#### WHAT NEEDS TO BE DONE:
Compute how many lines in the data below contain "field"; answer only with that number.

-- GIVEN DATA follows --

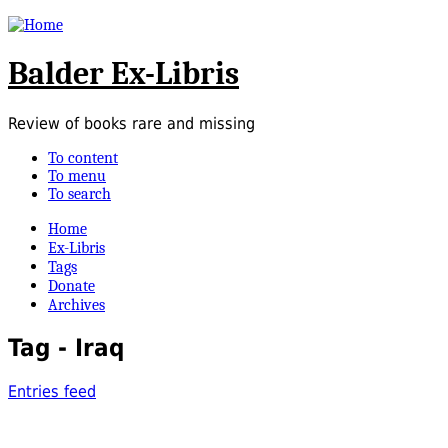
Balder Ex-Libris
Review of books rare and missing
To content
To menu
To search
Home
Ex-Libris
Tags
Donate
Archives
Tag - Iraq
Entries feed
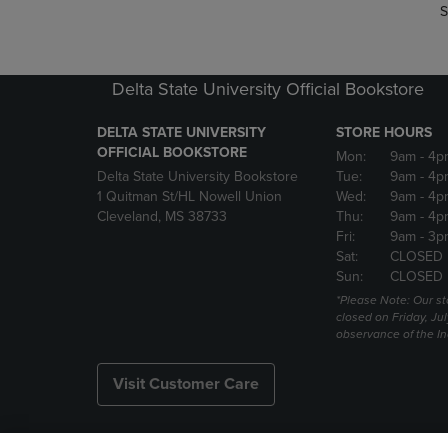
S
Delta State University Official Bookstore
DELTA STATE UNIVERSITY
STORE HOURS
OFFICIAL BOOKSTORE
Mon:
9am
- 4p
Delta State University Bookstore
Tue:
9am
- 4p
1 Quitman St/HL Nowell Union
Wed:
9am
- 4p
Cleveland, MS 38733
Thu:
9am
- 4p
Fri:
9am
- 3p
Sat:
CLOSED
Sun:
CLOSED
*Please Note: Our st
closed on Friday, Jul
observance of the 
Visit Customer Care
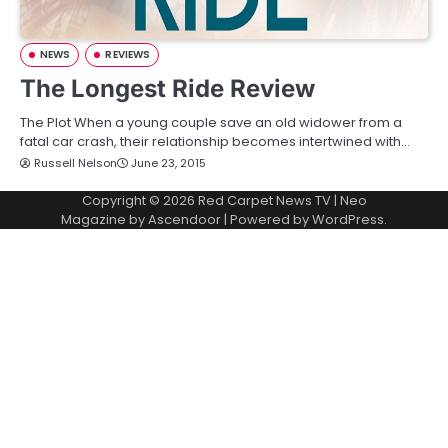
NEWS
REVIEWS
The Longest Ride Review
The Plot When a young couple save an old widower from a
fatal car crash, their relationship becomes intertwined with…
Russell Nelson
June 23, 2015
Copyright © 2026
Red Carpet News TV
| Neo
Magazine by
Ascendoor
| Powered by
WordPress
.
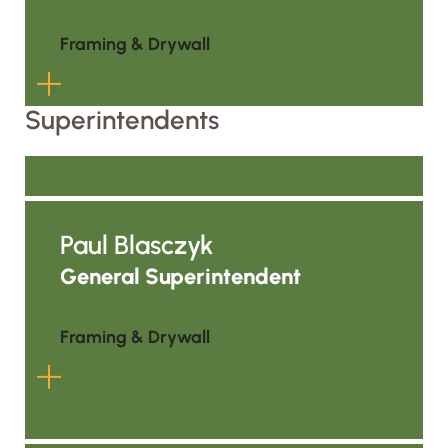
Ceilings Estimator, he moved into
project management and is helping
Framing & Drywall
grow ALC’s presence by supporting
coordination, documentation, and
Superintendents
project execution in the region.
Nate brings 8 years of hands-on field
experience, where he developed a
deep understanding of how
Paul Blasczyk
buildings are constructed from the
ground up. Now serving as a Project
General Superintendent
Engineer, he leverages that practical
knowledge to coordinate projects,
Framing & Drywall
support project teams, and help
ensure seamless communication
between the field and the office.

-- GIVEN DATA concluded --

#### ANSWER:
2